**Task item:** An exact transcription of all the data is required, with every image removed.

**Data records:**
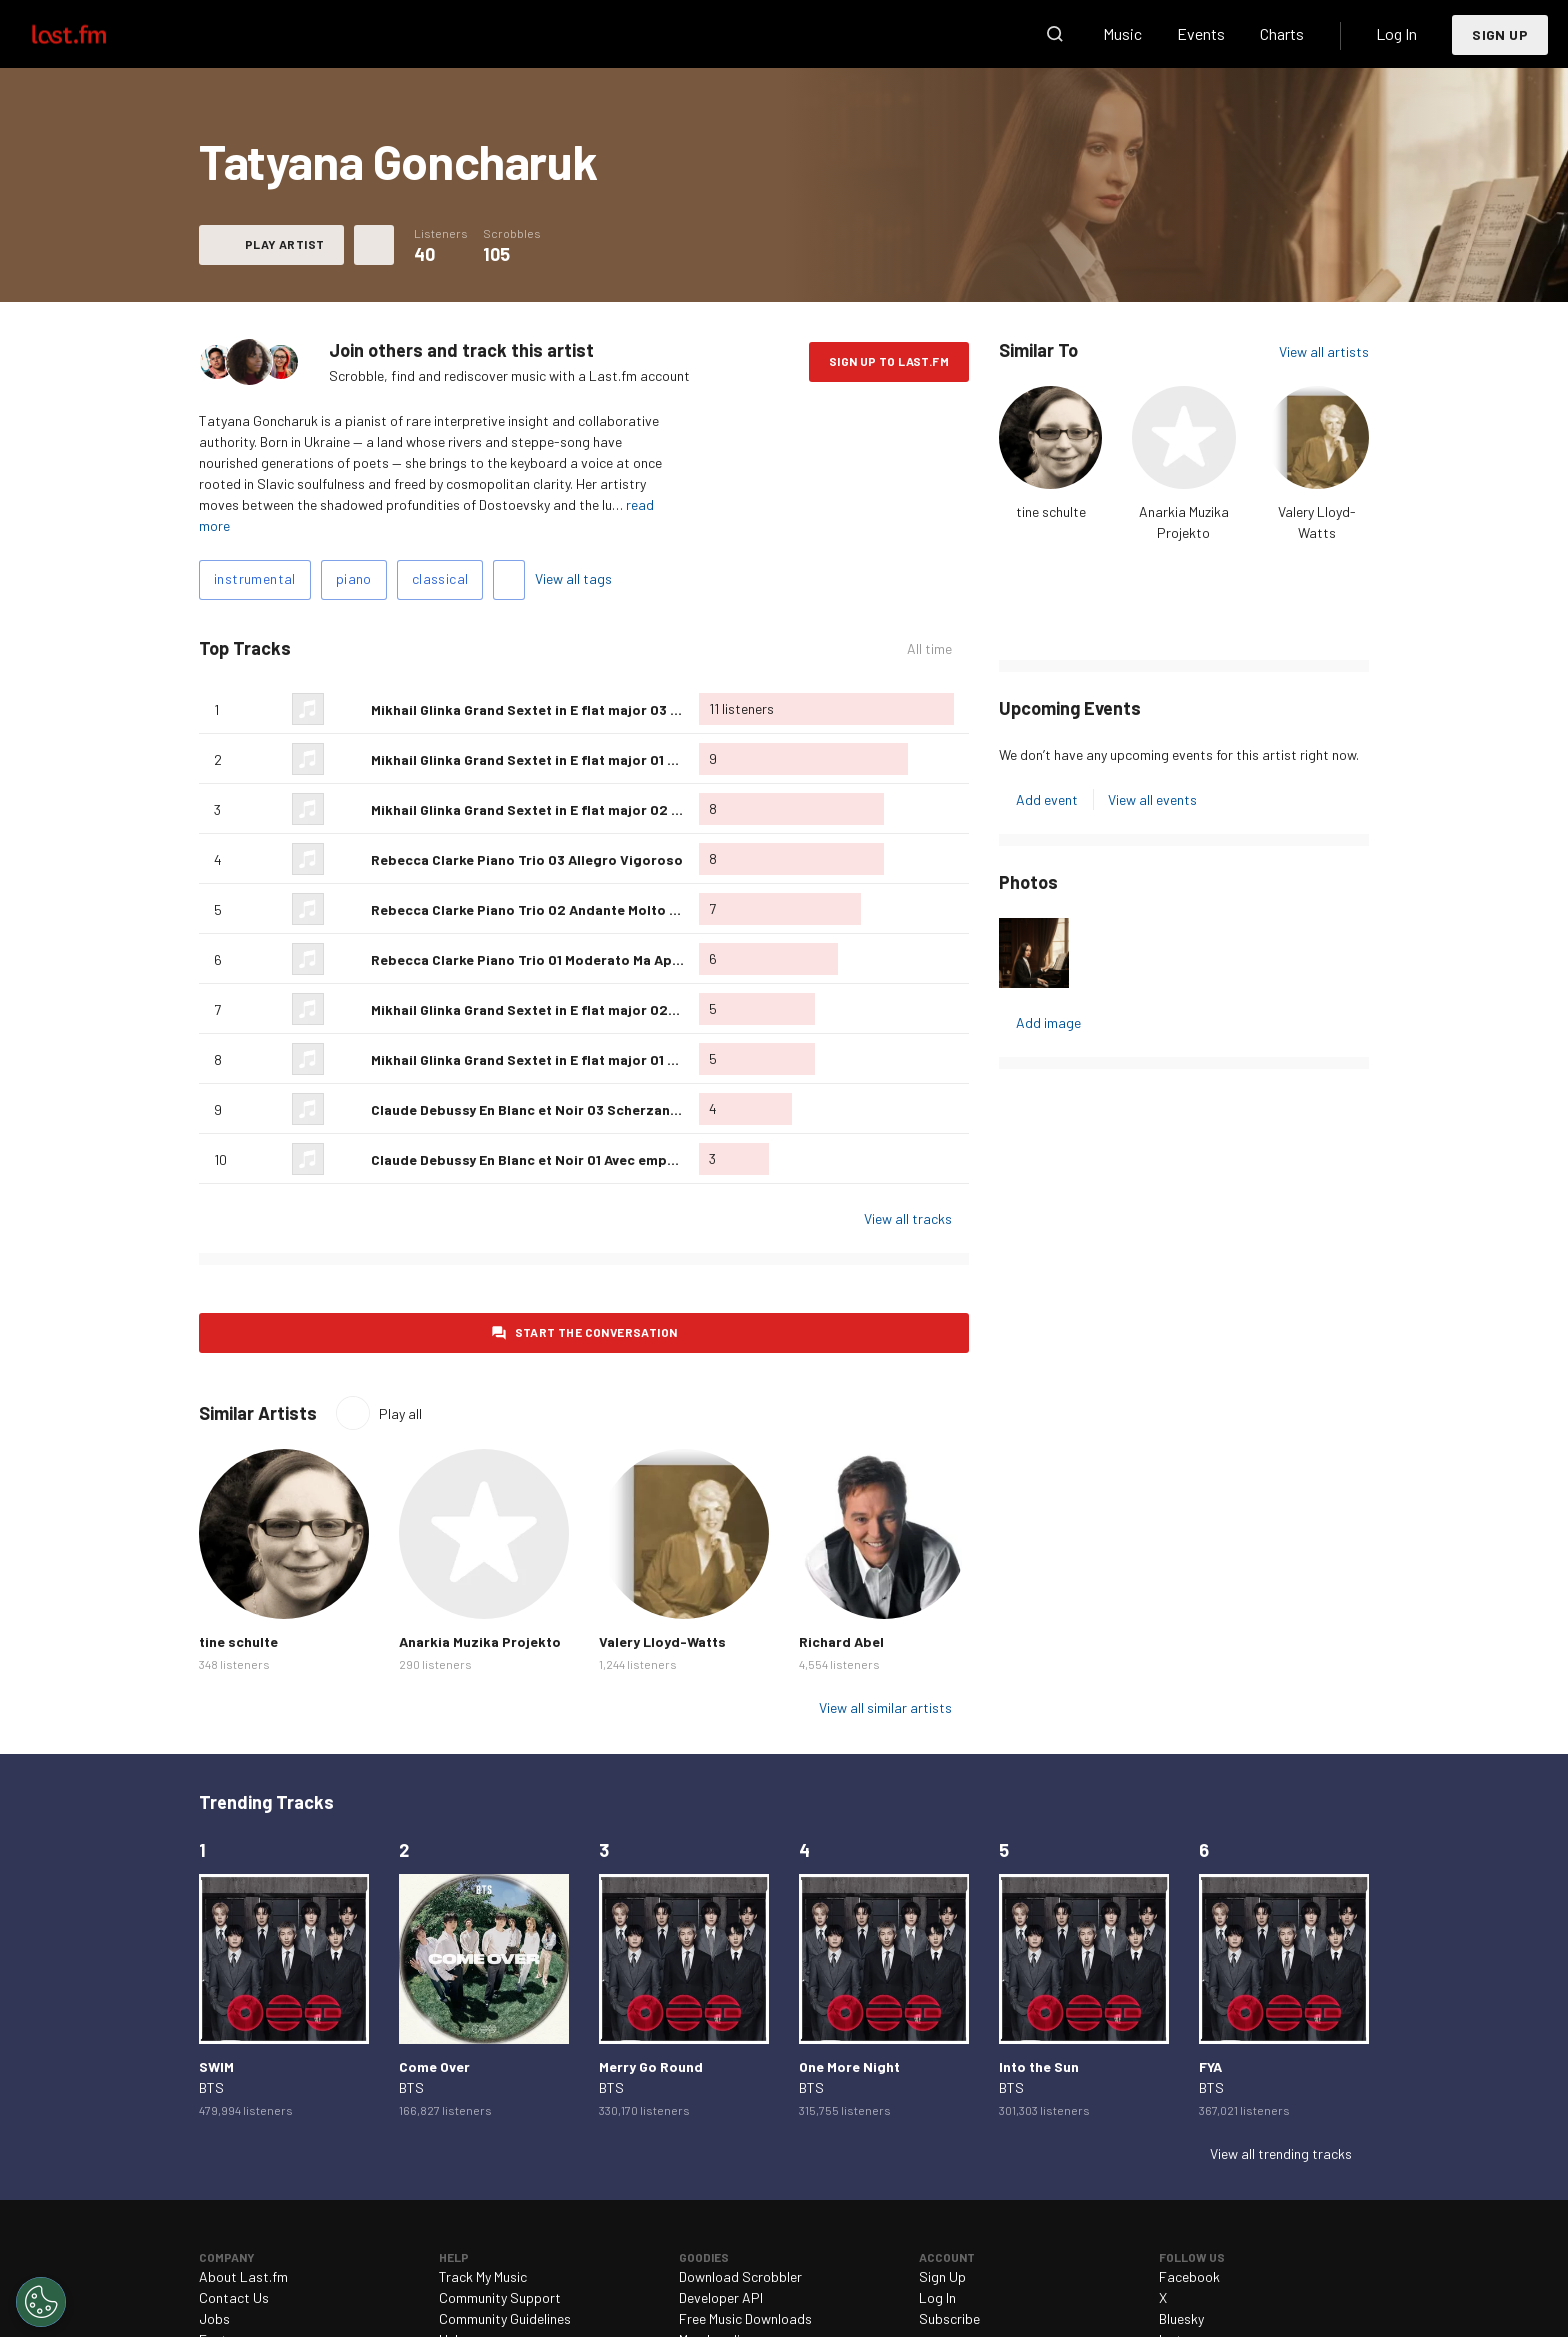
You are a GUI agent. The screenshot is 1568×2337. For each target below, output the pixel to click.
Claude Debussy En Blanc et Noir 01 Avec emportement (550, 1159)
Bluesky (1181, 2318)
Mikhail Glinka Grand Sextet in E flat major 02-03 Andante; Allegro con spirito (627, 1009)
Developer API (721, 2297)
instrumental (255, 578)
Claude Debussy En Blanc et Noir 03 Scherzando (529, 1109)
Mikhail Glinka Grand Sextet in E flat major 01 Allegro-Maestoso (580, 759)
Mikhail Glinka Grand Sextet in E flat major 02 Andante (549, 809)
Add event (1047, 799)
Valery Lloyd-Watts (662, 1641)
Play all (400, 1413)
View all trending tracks (1281, 2153)
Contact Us (234, 2297)
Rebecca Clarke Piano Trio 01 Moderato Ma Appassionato (560, 959)
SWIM (216, 2066)
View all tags (573, 578)
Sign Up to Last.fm (889, 361)
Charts (1282, 33)
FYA (1210, 2066)
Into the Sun (1039, 2066)
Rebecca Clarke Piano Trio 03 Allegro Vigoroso (527, 859)
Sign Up (1500, 34)
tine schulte (1051, 511)
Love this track (348, 709)
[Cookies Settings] (41, 2302)
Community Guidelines (505, 2318)
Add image (1048, 1022)
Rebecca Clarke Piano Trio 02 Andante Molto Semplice (551, 909)
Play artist (284, 244)
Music (1122, 33)
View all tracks (908, 1218)
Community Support (500, 2297)
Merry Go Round (651, 2066)
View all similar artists (885, 1707)
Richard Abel (841, 1641)
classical (440, 578)
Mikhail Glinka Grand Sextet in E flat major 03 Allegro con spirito (583, 709)
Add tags (509, 580)
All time (929, 648)
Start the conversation (596, 1332)
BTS (211, 2087)
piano (354, 578)
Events (1201, 33)
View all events (1152, 799)
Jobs (214, 2318)
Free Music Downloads (745, 2318)
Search (1055, 34)
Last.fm (92, 34)
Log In (1396, 33)
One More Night (849, 2066)
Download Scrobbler (740, 2276)
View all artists (1324, 351)
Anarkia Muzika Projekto (480, 1641)
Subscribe (949, 2318)
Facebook (1189, 2276)
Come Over (434, 2066)
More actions (374, 245)
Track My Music (483, 2276)
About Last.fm (243, 2276)
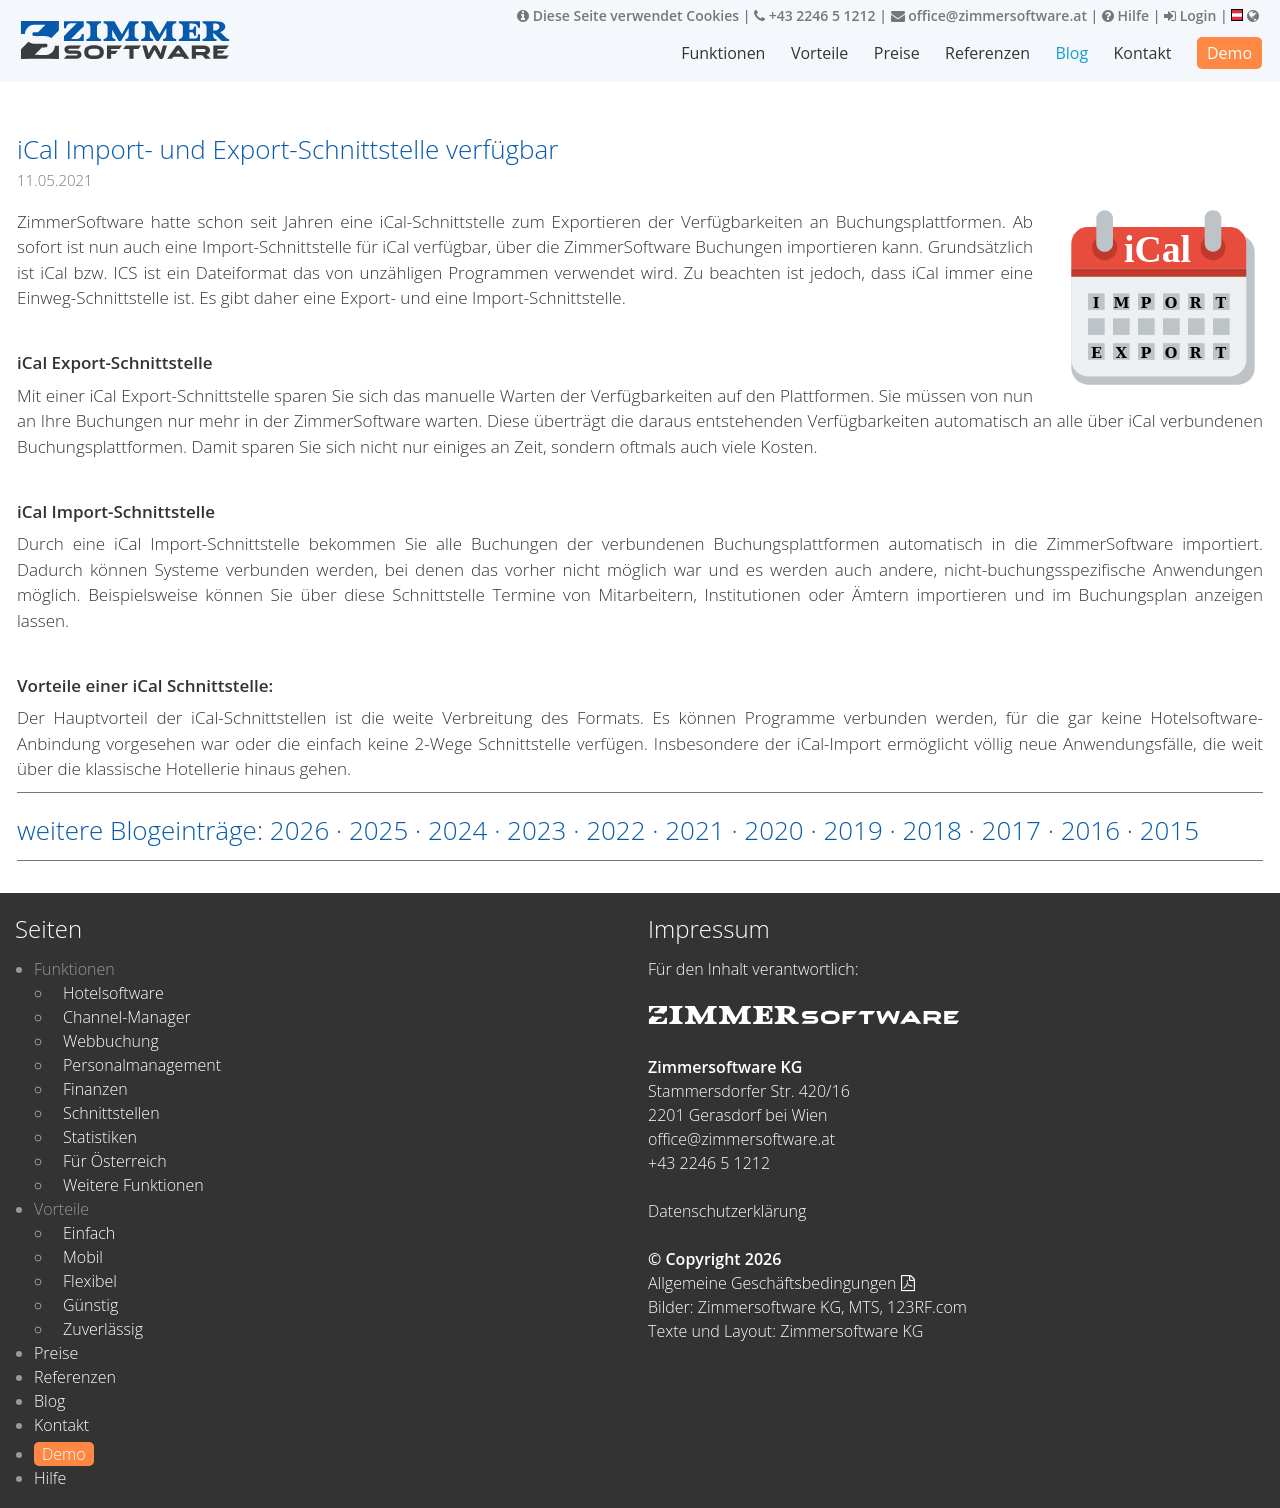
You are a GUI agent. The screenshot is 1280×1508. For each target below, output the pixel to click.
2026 (299, 830)
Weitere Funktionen (133, 1185)
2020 (773, 830)
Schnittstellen (111, 1113)
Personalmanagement (142, 1065)
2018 (931, 830)
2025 (378, 830)
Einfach (89, 1233)
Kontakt (1143, 53)
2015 (1169, 830)
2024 (457, 830)
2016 (1090, 830)
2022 (615, 830)
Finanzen (95, 1089)
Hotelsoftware (113, 993)
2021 (694, 830)
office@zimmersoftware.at (989, 15)
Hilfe (1125, 15)
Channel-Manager (127, 1017)
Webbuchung (111, 1041)
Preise (897, 53)
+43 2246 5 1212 (815, 15)
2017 (1011, 830)
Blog (1071, 53)
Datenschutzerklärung (727, 1211)
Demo (1229, 53)
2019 (852, 830)
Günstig (90, 1305)
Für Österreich (115, 1161)
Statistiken (100, 1137)
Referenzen (987, 53)
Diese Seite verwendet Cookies (628, 15)
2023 (536, 830)
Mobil (83, 1257)
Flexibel (90, 1281)
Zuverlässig (103, 1329)
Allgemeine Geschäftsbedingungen (781, 1283)
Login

**Response to the exercise:**
You are a GUI agent. The screenshot is 1568×2337. For each target below, output the pixel to click.
Claude Debussy En Blanc et Noir 01 Avec emportement (550, 1159)
Bluesky (1181, 2318)
Mikhail Glinka Grand Sextet in E flat major 02-03 Andante; Allegro con spirito (627, 1009)
Developer API (721, 2297)
instrumental (255, 578)
Claude Debussy En Blanc et Noir 03 Scherzando (529, 1109)
Mikhail Glinka Grand Sextet in E flat major 01 Allegro-Maestoso (580, 759)
Mikhail Glinka Grand Sextet in E flat major 02 Andante (549, 809)
Add event (1047, 799)
Valery Lloyd-Watts (662, 1641)
Play all (400, 1413)
View all trending tracks (1281, 2153)
Contact Us (234, 2297)
Rebecca Clarke Piano Trio 01 Moderato Ma Appassionato (560, 959)
SWIM (216, 2066)
View all tags (573, 578)
Sign Up to Last.fm (889, 361)
Charts (1282, 33)
FYA (1210, 2066)
Into the Sun (1039, 2066)
Rebecca Clarke Piano Trio 03 Allegro Vigoroso (527, 859)
Sign Up (1500, 34)
tine schulte (1051, 511)
Love this track (348, 709)
[Cookies Settings] (41, 2302)
Community Guidelines (505, 2318)
Add image (1048, 1022)
Rebecca Clarke Piano Trio 02 Andante Molto Semplice (551, 909)
Play artist (284, 244)
Music (1122, 33)
View all tracks (908, 1218)
Community Support (500, 2297)
Merry Go Round (651, 2066)
View all similar artists (885, 1707)
Richard Abel (841, 1641)
classical (440, 578)
Mikhail Glinka Grand Sextet in E flat major 03 Allegro con spirito (583, 709)
Add tags (509, 580)
All time (929, 648)
Start the conversation (596, 1332)
BTS (211, 2087)
piano (354, 578)
Events (1201, 33)
View all events (1152, 799)
Jobs (214, 2318)
Free Music Downloads (745, 2318)
Search (1055, 34)
Last.fm (92, 34)
Log In (1396, 33)
One More Night (849, 2066)
Download Scrobbler (740, 2276)
View all artists (1324, 351)
Anarkia Muzika Projekto (480, 1641)
Subscribe (949, 2318)
Facebook (1189, 2276)
Come Over (434, 2066)
More actions (374, 245)
Track My Music (483, 2276)
About Last.fm (243, 2276)
You are a GUI agent. The screenshot is 1280×1508. For each target below, output the pixel to click.
2026 (299, 830)
Weitere Funktionen (133, 1185)
2020 (773, 830)
Schnittstellen (111, 1113)
Personalmanagement (142, 1065)
2018 (931, 830)
2025 (378, 830)
Einfach (89, 1233)
Kontakt (1143, 53)
2015 (1169, 830)
2024 (457, 830)
2016 (1090, 830)
2022 (615, 830)
Finanzen (95, 1089)
Hotelsoftware (113, 993)
2021 (694, 830)
office@zimmersoftware.at (989, 15)
Hilfe (1125, 15)
Channel-Manager (127, 1017)
Webbuchung (111, 1041)
Preise (897, 53)
+43 2246 5 1212 (815, 15)
2017 (1011, 830)
Blog (1071, 53)
Datenschutzerklärung (727, 1211)
Demo (1229, 53)
2019 (852, 830)
Günstig (90, 1305)
Für Österreich (115, 1161)
Statistiken (100, 1137)
Referenzen (987, 53)
Diese Seite verwendet Cookies (628, 15)
2023 (536, 830)
Mobil (83, 1257)
Flexibel (90, 1281)
Zuverlässig (103, 1329)
Allgemeine Geschäftsbedingungen (781, 1283)
Login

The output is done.